Mas a internet tem seu valor, não?
A internet é como Funes, o memorioso, o personagem de Jorge Luís Borges: lembra tudo, não esquece nada. É preciso filtrar, distinguir. Sempre digo que a primeira disciplina a ser ministrada nas escolas deveria ser sobre como usar a internet: como analisar informações. O problema é que nem mesmo os professores estão preparados para isso. Foi nesse sentido que defendi recentemente que os jornais, em vez de se tornar vítimas da internet, repetindo o que circula na rede, deveriam dedicar espaço para a análise das informações que circulam nos sites, mostrando aos leitores o que é sério, o que é fraude. Será que os jornais estão prontos para isso? A crítica da internet exige um novo tipo de expertise, mesmo para os jornais. E isso é muito importante para os jovens, pois eles não têm, aos 15, 16 anos, os conhecimentos necessários para filtrar as informações a que têm acesso na rede. Ora, assim como quem lê diversos jornais acaba aprendendo a distinguir as abordagens distintas de cada um deles, os jovens hoje precisam aprender a buscar essa variedade de abordagens nos sites que frequentam.
O jornalismo - que é tema de seu novo romance, Número Zero - conseguia desempenhar melhor essa tarefa crítica antes da internet?
A crise do jornalismo começa nos anos 50, com a televisão. Antes disso, os jornais diziam, pela manhã, o que havia acontecido no dia anterior, ou até mesmo na noite anterior. Os próprios nomes indicavam um pouco isso: o italiano Corriere della Sera, o francês Le Soir, o inglês Evening Post. Depois da televisão, os jornais passaram a dizer, pela manhã, o que as pessoas já sabiam. Eles deveriam ter mudado - e não mudaram. Mudar, naquele contexto, significaria reduzir o número de páginas, mas, em vez disso, os jornais ampliaram o tamanho, sobretudo por razões de publicidade. Ora, como preencher esse espaço? Três possibilidades. Primeira: aprofundar a informação através de análises e comentários. Alguns jornais foram por esse caminho, com maior ou menor êxito, como o New York Times. Segunda possibilidade: a pura fofoca, que foi o caminho de certos jornais britânicos. Terceira: a repetição das mesmas notícias.
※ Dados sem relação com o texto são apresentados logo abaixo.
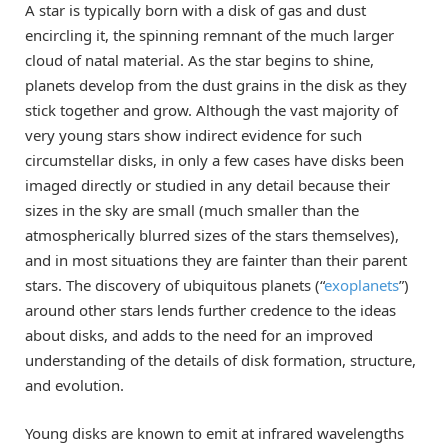
A star is typically born with a disk of gas and dust
encircling it, the spinning remnant of the much larger
cloud of natal material. As the star begins to shine,
planets develop from the dust grains in the disk as they
stick together and grow. Although the vast majority of
very young stars show indirect evidence for such
circumstellar disks, in only a few cases have disks been
imaged directly or studied in any detail because their
sizes in the sky are small (much smaller than the
atmospherically blurred sizes of the stars themselves),
and in most situations they are fainter than their parent
stars. The discovery of ubiquitous planets (“
exoplanets
”)
around other stars lends further credence to the ideas
about disks, and adds to the need for an improved
understanding of the details of disk formation, structure,
and evolution.
Young disks are known to emit at infrared wavelengths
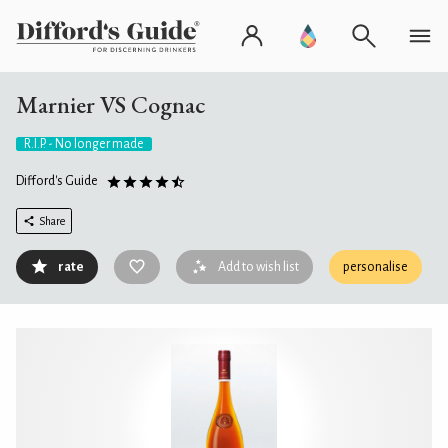
Marnier VS Cognac
R.I.P. - No longer made
Difford's Guide
Share
rate
Add to wish list
personalise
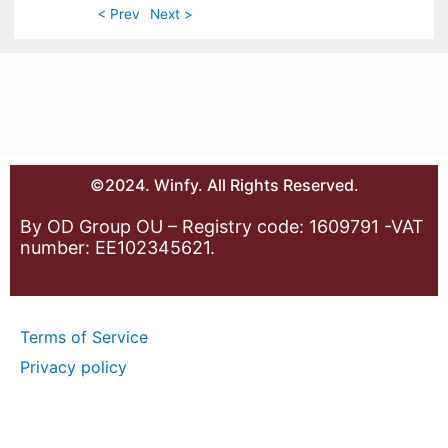
< Prev
Next >
©2024. Winfy. All Rights Reserved.
By OD Group OU – Registry code: 1609791 -VAT
number: EE102345621.
Terms of Service
Privacy policy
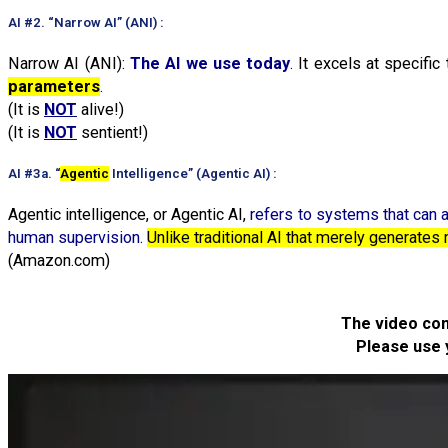
AI #2. “Narrow AI” (ANI) :
Narrow AI (ANI):
The AI we use today
. It excels at specific
parameters
.
(It is
NOT
alive!)
(It is
NOT
sentient!)
AI #3a. “
Agentic
Intelligence” (Agentic AI) :
Agentic intelligence, or Agentic AI,
refers to systems that can 
human supervision
.
Unlike traditional AI that merely generate
(Amazon.com)
The video com
Please use y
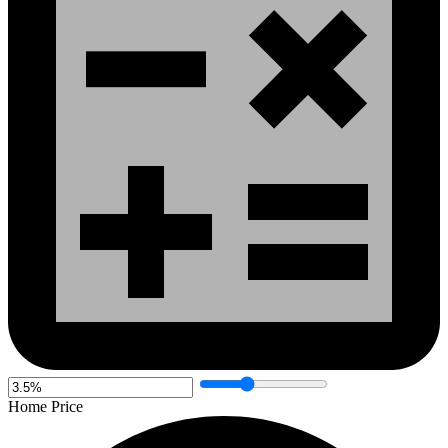
Home Price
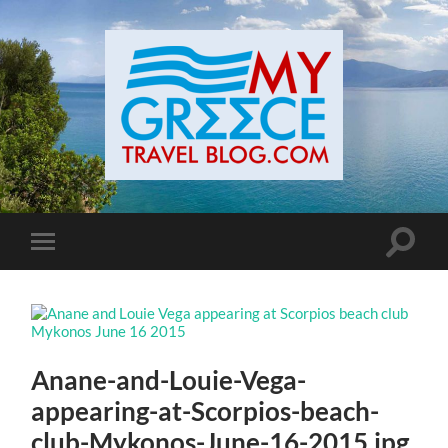
Toggle
Toggle
search
mobile
field
menu
Anane-and-Louie-Vega-
appearing-at-Scorpios-beach-
club-Mykonos-June-16-2015.jpg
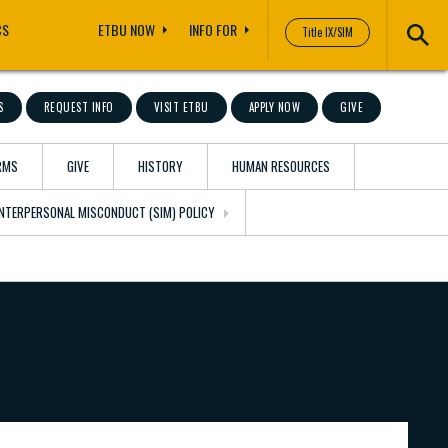
CS
ETBU NOW
INFO FOR
Title IX/SIM
S
REQUEST INFO
VISIT ETBU
APPLY NOW
GIVE
RMS
GIVE
HISTORY
HUMAN RESOURCES
 INTERPERSONAL MISCONDUCT (SIM) POLICY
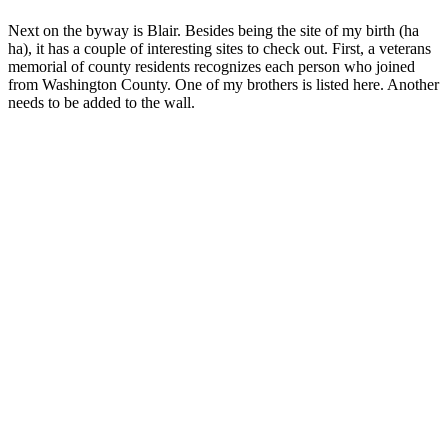
Next on the byway is Blair. Besides being the site of my birth (ha
ha), it has a couple of interesting sites to check out. First, a veterans
memorial of county residents recognizes each person who joined
from Washington County. One of my brothers is listed here. Another
needs to be added to the wall.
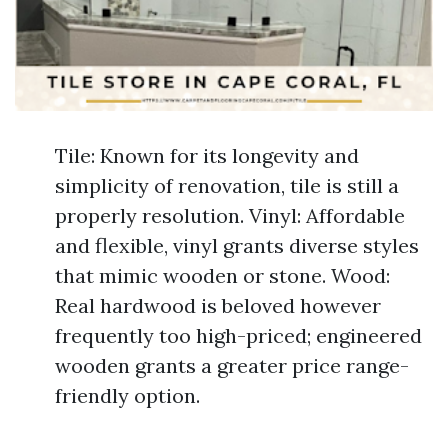
Tile: Known for its longevity and
simplicity of renovation, tile is still a
properly resolution. Vinyl: Affordable
and flexible, vinyl grants diverse styles
that mimic wooden or stone. Wood:
Real hardwood is beloved however
frequently too high-priced; engineered
wooden grants a greater price range-
friendly option.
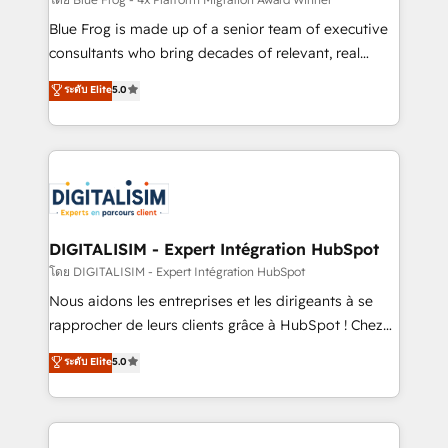
B2B sectors such as manufacturing, SaaS and
business services. We prepare a customized
Blue Frog is made up of a senior team of executive
business case that demonstrates the value and
consultants who bring decades of relevant, real
impact of your digital transformation, including a
world experience to our client engagements. "Blue
ระดับ Elite
5.0
detailed financial rationale with a focus on ROI and
Frog is a top, trusted partner in HubSpot's
TCO. As a trusted extension of your team, we
ecosystem for a reason. Their team brings over a
believe in the power of partnership. Together, we
decade of experience to the table, along with deep
embark on a transformational journey that sets your
knowledge of the HubSpot platform and strategies
business up for long-term success. Unlock your
for driving growth. They are committed to helping
business. If not now, when?
our customers grow and finding solutions that fit
their unique business needs. We are thrilled to have
DIGITALISIM - Expert Intégration HubSpot
Blue Frog in the HubSpot ecosystem leading the
โดย DIGITALISIM - Expert Intégration HubSpot
way for customers!" - Yamini Rangan, CEO of
Nous aidons les entreprises et les dirigeants à se
HubSpot “Our experience with the team at Blue Frog
rapprocher de leurs clients grâce à HubSpot ! Chez
has been nothing short of extraordinary. Their years
DIGITALISIM, nous avons l'intime conviction que la
ระดับ Elite
5.0
of experience and quality of skilled staff has earned
réussite des entreprises passe par l’innovation web,
them a trusted reputation within the HubSpot
le marketing digital, et la relation client ! C'est
ecosystem as a reliable partner capable of delivering
pourquoi, nos experts sont à la fois capables de
remarkable experiences for our most sophisticated
gérer votre projet de création de site internet, votre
Há dois dias, um garoto sul-americano atacou um controlador de trem aqui em Milão com um machado. É uma informação que pode ser dada em uma pequenas coluna. No entanto, você olha os jornais e lá estão páginas inteiras sobre o assunto. Pode até ser divertido, enquanto tomo o café, ler mais detalhadamente uma matéria mais longa. Acredito que Hegel estava certo: a leitura dos jornais de manhã é a oração do homem moderno.
Em alguns de seus romances anteriores, como O Pêndulo de Foucault, as teorias da conspiração estavam no centro da trama. Em Número Zero, no entanto, o senhor faz um uso diverso das conspirações. Por quê?
Há um personagem paranoico, Braggadocio, que constrói a sua própria conspiração, com um elemento inventado: Mussolini não teria sido executado. Fora isso, todos os fatos que relato em Número Zero pertencem à categoria das conspirações reais. A característica de uma conspiração verdadeira é que ela é invariavelmente descoberta. Houve uma conspiração para matar Júlio César, e todos sabemos. O perigo está nas conspirações falsas, pois você não consegue desmenti-las - mas elas se prestam à manipulação: quem quiser tirar proveito delas poderá montar contra-conspirações muito reais. Foi o que Hitler fez, propaganda a falsa conspiração dos judeus, dos Protocolos dos Sábios de Sião.
As conspirações de Número Zero, então, são fatos históricos?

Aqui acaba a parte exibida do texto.